Describe the Schmidt-Lanterman Cleft
- Residual areas of cytoplasm within the major dense lines
Describe oligodendrocytes/nodes of ranvier
- Compare cytoplasmicaxon contacts in PNS and CNS.
- Note contact by astrocyte end-foot in node of Ranvier in CNS.
- Note role of tight junctions and connexin 32 in PNS nodes.
- Compare autotypic and heterotypic junctions.
- See Slides 20-23
What are the two components of a synapse?
* Presynaptic Membrane
* Postsynpatic Membrane
Describe the presynaptic membrane
* Voltage-gated calcium channels
* Refer to Figure 8-6
* SNAPs bind synaptic vesicles to presynaptic membrane:
- Soluble NSF (N-ethylmaleimide-sensitive fusion protein)
- Found in cytosol of terminal
* Vesicle docking proteins:
- SNAP receptors found in presynaptic and synaptic vesicular membranes
* Synapsins : Filaments in the presynaptic membrane
Describe the Postsynaptic Membrane
...that's pretty much it.
See Slide 26
Describe the six types of synapses
* Axosomatic: Axon terminal synapses with the neuron cell body
* Axoaxonic: Axon terminal synapses with another axon terminal
* Axodendritic: Axon terminal synapses with a dendrite
* Axospinous: Axon terminal synapses with a dendritic spine
* Excitatory: More positive end-plate potential (closer to threshold)

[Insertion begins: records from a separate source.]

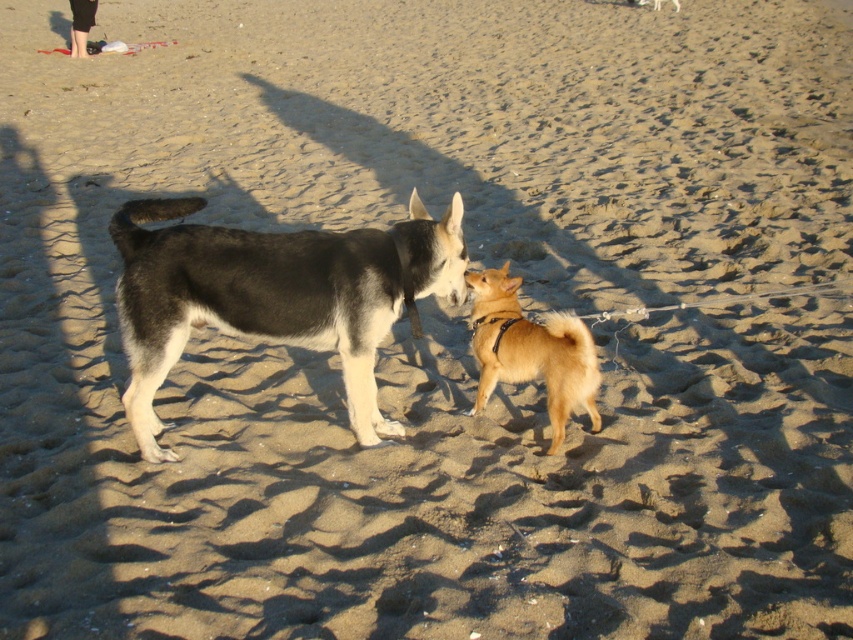 Between point (550, 380) and point (91, 26), which one is positioned in front?

Positioned in front is point (550, 380).

Is golden fur dog at center shorter than black leather pants at upper left?

Yes.

Between point (489, 339) and point (90, 22), which one is positioned behind?

Point (90, 22)

Where is `golden fur dog at center`? The width and height of the screenshot is (853, 640). golden fur dog at center is located at coordinates (531, 349).

Measure the distance between black and white fur dog at center and camera.

A distance of 2.91 meters exists between black and white fur dog at center and camera.

Which of these two, black and white fur dog at center or golden fur dog at center, stands taller?

With more height is black and white fur dog at center.

The height and width of the screenshot is (640, 853). What do you see at coordinates (273, 296) in the screenshot? I see `black and white fur dog at center` at bounding box center [273, 296].

Locate an element on the screen. This screenshot has width=853, height=640. black and white fur dog at center is located at coordinates (273, 296).

Between black and white fur dog at center and black leather pants at upper left, which one appears on the right side from the viewer's perspective?

black and white fur dog at center

Describe the element at coordinates (273, 296) in the screenshot. I see `black and white fur dog at center` at that location.

Does point (142, 246) come farther from viewer compared to point (86, 4)?

No.

Find the location of a particular element. black and white fur dog at center is located at coordinates (273, 296). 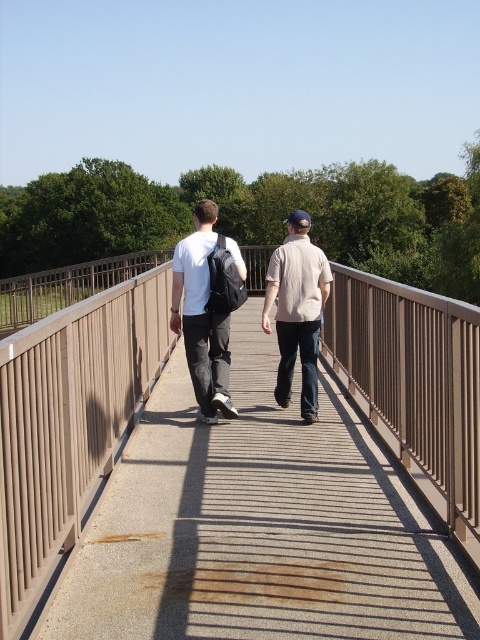 Question: Which of the following is the farthest from the observer?

Choices:
 (A) white matte backpack at center
 (B) matte black backpack at center
 (C) brown textured bridge at center

Answer: (B)

Question: Is brown textured bridge at center closer to the viewer compared to beige cotton shirt at center?

Choices:
 (A) yes
 (B) no

Answer: (A)

Question: Which point appears farthest from the camera in this image?

Choices:
 (A) (322, 296)
 (B) (227, 300)
 (C) (300, 483)
 (D) (179, 266)

Answer: (A)

Question: Does brown textured bridge at center have a greater width compared to white matte backpack at center?

Choices:
 (A) no
 (B) yes

Answer: (B)

Question: Observing the image, what is the correct spatial positioning of matte black backpack at center in reference to white matte backpack at center?

Choices:
 (A) below
 (B) above

Answer: (A)

Question: Based on their relative distances, which object is nearer to the matte black backpack at center?

Choices:
 (A) white matte backpack at center
 (B) beige cotton shirt at center

Answer: (A) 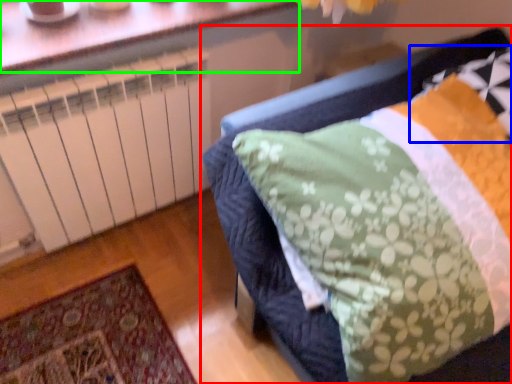 Question: Estimate the real-world distances between objects in this image. Which object is farther from furniture (highlighted by a red box), pillow (highlighted by a blue box) or window (highlighted by a green box)?

Choices:
 (A) pillow
 (B) window

Answer: (B) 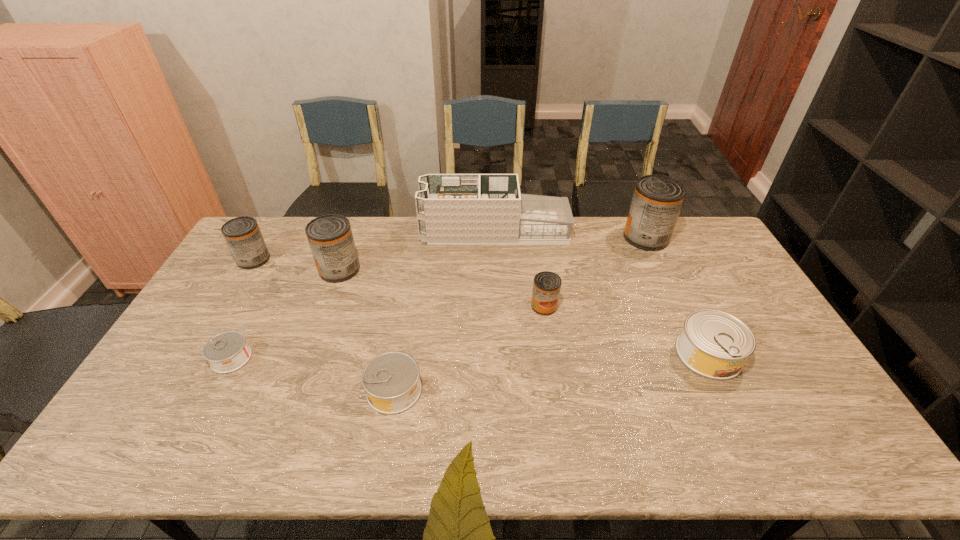 This screenshot has height=540, width=960. Find the location of `vacant space at the right edge of the desktop`. vacant space at the right edge of the desktop is located at coordinates (706, 269).

Find the location of a particular element. free space at the near left corner of the desktop is located at coordinates (130, 459).

Find the location of a particular element. vacant space at the far right corner of the desktop is located at coordinates (687, 225).

Identify the location of blank region between the smallest red can and the dollhouse. tap(519, 268).

At what (x,y) coordinates should I click in order to perform the action: click on free space that is in between the rightmost silver can and the dollhouse. Please return your answer as a coordinate pair (x, y). This screenshot has width=960, height=540. Looking at the image, I should click on (602, 292).

Locate an element on the screen. vacant space in between the fourth can from right to left and the third can from left to right is located at coordinates (367, 330).

In order to click on free space that is in between the second smallest silver can and the rightmost red can in this screenshot , I will do `click(520, 314)`.

Where is `vacant space that is in between the second biggest silver can and the smallest silver can`? vacant space that is in between the second biggest silver can and the smallest silver can is located at coordinates (313, 374).

At what (x,y) coordinates should I click in order to perform the action: click on empty space between the fifth shortest object and the dollhouse. Please return your answer as a coordinate pair (x, y). Looking at the image, I should click on (374, 245).

You are a GUI agent. You are given a task and a screenshot of the screen. Output one action in this format:
    pyautogui.click(x=<x>, y=<y>)
    Task: Click on the vacant region between the sixth shortest can and the biggest silver can
    The image size is (960, 540).
    Given the screenshot: What is the action you would take?
    pyautogui.click(x=524, y=312)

* Inhibitory: More negative end-plate potential (farther from threshold)
- See Slide 28
Describe the meninges and spaces hierarchy
*Superficial to deep:
- Epidural space: Absent around brain, but present around the spinal cord
- Dura mater
- Subdural space
- Leptomeninx: Arachnoid membrane, Arachnoid villi, and Pia Mater
- See Slide 30
Describe the dura mater
(Also called Tough Mother)
- The dura mater is a tough thick sheet of dense fibrous connective tissue.
- In the cranial cavity it lines the inside of the cranial vault bone and serves as the periosteum.
- Around the spinal cord, the dura mater forms a connective tissue tube that is separated from the bone of the vertebral foramina by a space referred to as the epidural space.
- Within the dura mater are large, endothelial-lined venous sinuses that receive blood from the cerebral drainage as well as cerebrospinal fluid via the arachnoid villi.
- A layer of dural border cells separates the dura mater from the subdural space.